Distill from Cross-Attention scores (DCA)

Distill from Cross-Attention scores (DCA)#

DCA finetunes an embedding model by leveraging attention scores of a reader model to obtain synthetic labels for the retriever It often used for the task of learning information retrieval systems from unsupervised data (Izacard et al., 2020a). Under the hood, this training script:

  1. Obtain the reader cross-attention score

  2. Update the retrieval model parameters by minimizing the KL divergence between the similarity score of question q and passage p and the cross-attention score

Running DCA Trainer#

At a high level, DCA training requires:

  • a training, evaluation, and test dataset

  • an embedding model (e.g. facebook/contriever-msmarco) to be trained

  • a encode-decoder reader model (e.g. google/flan-t5-xl) used to generate cross-attention scores

Here is the sample of dataset. On top of the <question, passage> pairs, also need to prepare the “ctxs”, which indicates the initial list of passages for each question. Different options can be considered to prepare that, such as DPR or BM25.

[
    {
        "id": 0,
        "question": "",
        "gold_docs":[
            {
                "page_content": "",
                "fmt_content": "",
                "metadata":{}
            }
        ],
        "ctxs":[
            {
                "text": "",
                "title": "",
                "score": float (optional)
            }
        ]
    }
]

Once you gathered these pieces, simply run:

python scripts/train/retriever/train_fid_retriever.py \
--full_dataset_file_path <example/documents.pkl> \
--train_file <example/train_w_q_fid.json> \
--eval_file <example/eval_w_q_fid.json> \
--model_name_or_path facebook/contriever-msmarco \
--reader_model_path google/flan-t5-xl \
--reader_temperature 0.1 \
--with_score False \
--projection True \
--n_context 50 \
--learning_rate 1e-5 \
--reader_batch_size 4 \
--per_device_train_batch_size 10 \
--per_device_eval_batch_size 10 \
--metric_for_best_model eval_retr/document_recall/recall4 \
--output_dir model_checkpoints/my_DCA_ret_model

for a full list of arguments, you can run python scripts/train/retriever/train_fid_retriever.py -h. In this example:

  • --per_device_train_batch_size, --model_name_or_path, and other training arguments are from the HuggingFace TrainingArguments class. Since we implement our trainers from Huggingface’s Trainer class, it is compatible with most of the arguments there.

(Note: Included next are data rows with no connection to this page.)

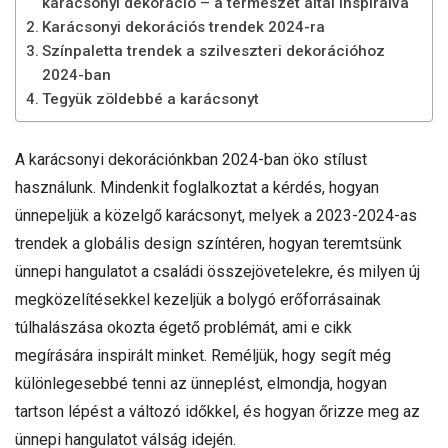
karácsonyi dekoráció – a természet által inspirálva
Karácsonyi dekorációs trendek 2024-ra
Színpaletta trendek a szilveszteri dekorációhoz
2024-ban
Tegyük zöldebbé a karácsonyt
A karácsonyi dekorációnkban 2024-ban öko stílust
használunk. Mindenkit foglalkoztat a kérdés, hogyan
ünnepeljük a közelgő karácsonyt, melyek a 2023-2024-as
trendek a globális design színtéren, hogyan teremtsünk
ünnepi hangulatot a családi összejövetelekre, és milyen új
megközelítésekkel kezeljük a bolygó erőforrásainak
túlhalászása okozta égető problémát, ami e cikk
megírására inspirált minket. Reméljük, hogy segít még
különlegesebbé tenni az ünneplést, elmondja, hogyan
tartson lépést a változó időkkel, és hogyan őrizze meg az
ünnepi hangulatot válság idején.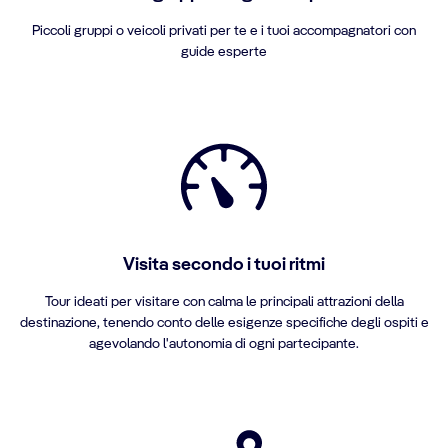
Piccoli gruppi o veicoli privati per te e i tuoi accompagnatori con
guide esperte
Visita secondo i tuoi ritmi
Tour ideati per visitare con calma le principali attrazioni della
destinazione, tenendo conto delle esigenze specifiche degli ospiti e
agevolando l'autonomia di ogni partecipante.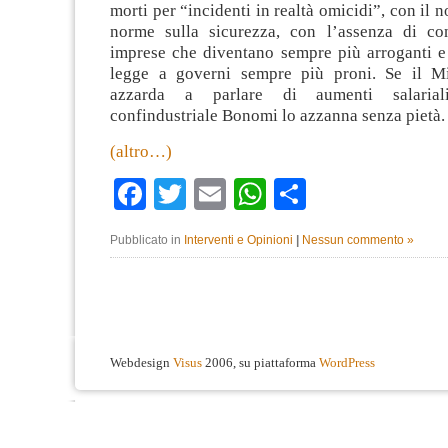
morti per “incidenti in realtà omicidi”, con il n
norme sulla sicurezza, con l’assenza di cont
imprese che diventano sempre più arroganti e 
legge a governi sempre più proni. Se il Mi
azzarda a parlare di aumenti salarial
confindustriale Bonomi lo azzanna senza pietà.
(altro…)
Facebook
Twitter
Email
WhatsApp
Condividi
Pubblicato in
Interventi e Opinioni
|
Nessun commento »
Webdesign
Visus
2006, su piattaforma
WordPress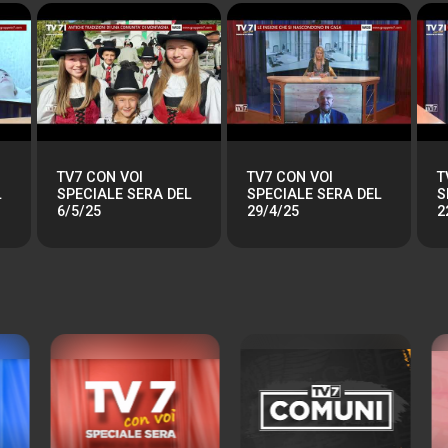
TV7 CON VOI
TV7 CON VOI
T
L
SPECIALE SERA DEL
SPECIALE SERA DEL
S
6/5/25
29/4/25
2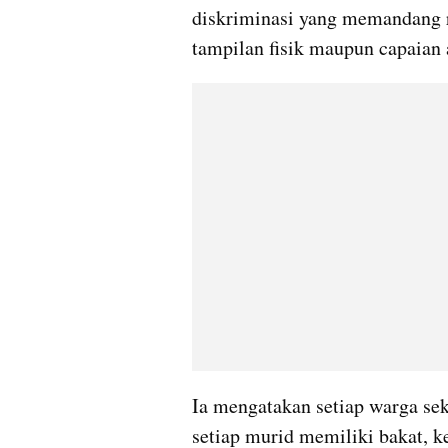
diskriminasi yang memandang re
tampilan fisik maupun capaian
Ia mengatakan setiap warga se
setiap murid memiliki bakat, k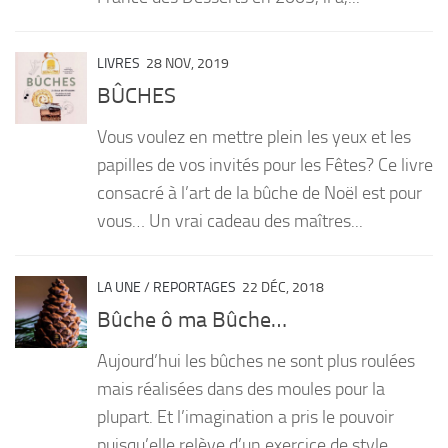
LIVRES
28 NOV, 2019
BÛCHES
Vous voulez en mettre plein les yeux et les
papilles de vos invités pour les Fêtes? Ce livre
consacré à l’art de la bûche de Noël est pour
vous… Un vrai cadeau des maîtres...
LA UNE
/
REPORTAGES
22 DÉC, 2018
Bûche ô ma Bûche…
Aujourd’hui les bûches ne sont plus roulées
mais réalisées dans des moules pour la
plupart. Et l’imagination a pris le pouvoir
puisqu’elle relève d’un exercice de style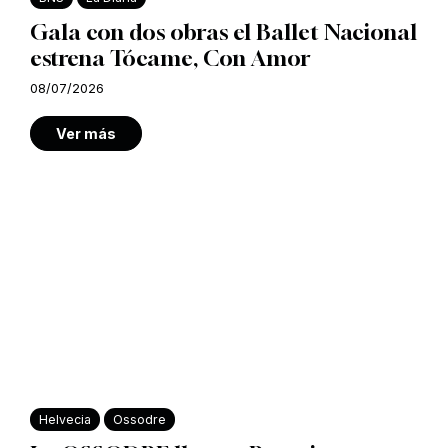
Gala con dos obras el Ballet Nacional
estrena Tócame, Con Amor
08/07/2026
Ver más
Helvecia
Ossodre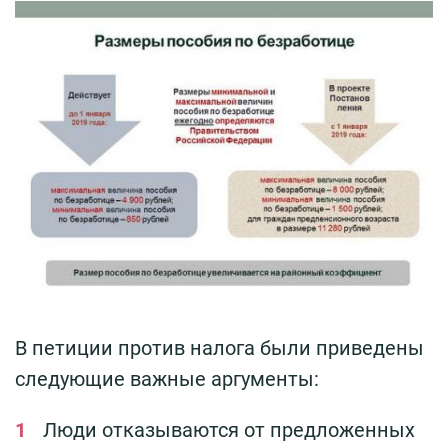
В петиции против налога были приведены
следующие важные аргументы:
Люди отказываются от предложенных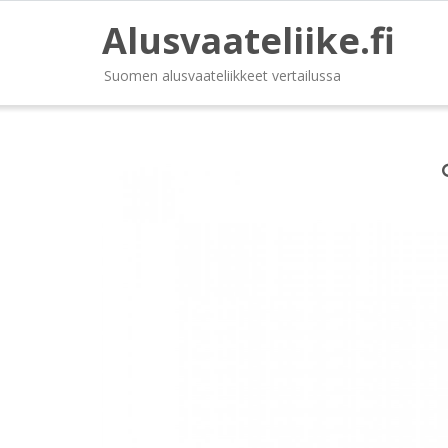
Alusvaateliike.fi
Suomen alusvaateliikkeet vertailussa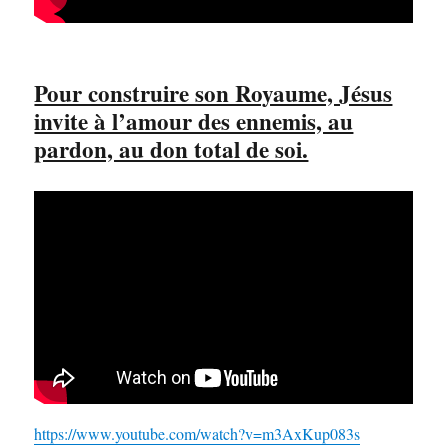
Pour construire son Royaume, Jésus
invite à l’amour des ennemis, au
pardon, au don total de soi.
https://www.youtube.com/watch?v=m3AxKup083s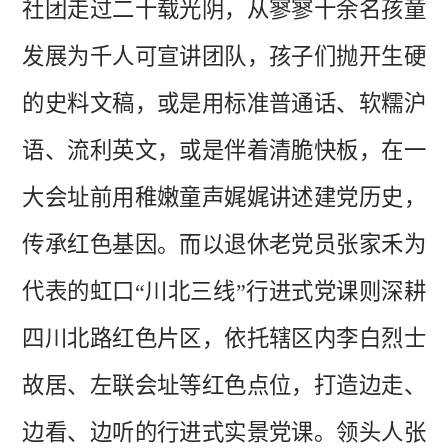
社团走过二十载光阴，从寥寥十余名孩童
发展为千人可宣讲团队，孩子们抛开生硬
的史料文稿，或是用标准普通话、软糯沪
语、流利英文，或是伴着清脆快板，在一
大会址前用稚嫩童声娓娓讲述建党历史，
传承红色基因。而以退休老党员张家禾为
代表的虹口“川北三线”行进式党课则深耕
四川北路红色片区，依托辖区内李白烈士
故居、左联会址等红色点位，打造边走、
边看、边听的行进式实景党课。领头人张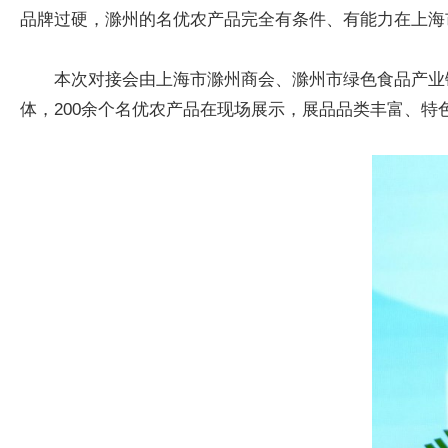
品牌过硬，滁州的名优农产品完全有条件、有能力在上海市
本次对接会由上海市滁州商会、滁州市绿色食品产业
体，200余个名优农产品在现场展示，展品品类丰富、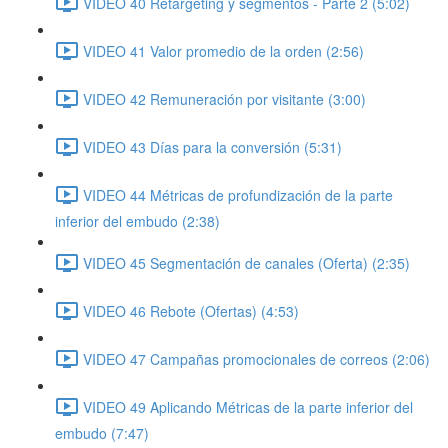
VIDEO 40 Retargeting y segmentos - Parte 2 (5:02)
VIDEO 41 Valor promedio de la orden (2:56)
VIDEO 42 Remuneración por visitante (3:00)
VIDEO 43 Días para la conversión (5:31)
VIDEO 44 Métricas de profundización de la parte
inferior del embudo (2:38)
VIDEO 45 Segmentación de canales (Oferta) (2:35)
VIDEO 46 Rebote (Ofertas) (4:53)
VIDEO 47 Campañas promocionales de correos (2:06)
VIDEO 49 Aplicando Métricas de la parte inferior del
embudo (7:47)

  • --output_dir is the directory where the trained model, training history, and evaluation results will be saved

  • --full_dataset_file_path is the path to the documents. See RQA Data Format for more details on the format of these files.

  • --n_context is the number of documents retrieved for each question. Equals to the length of ctxs.


References:

  • Gautier Izacard and Edouard Grave. 2020a. Distilling knowledge from reader to retriever for question answering.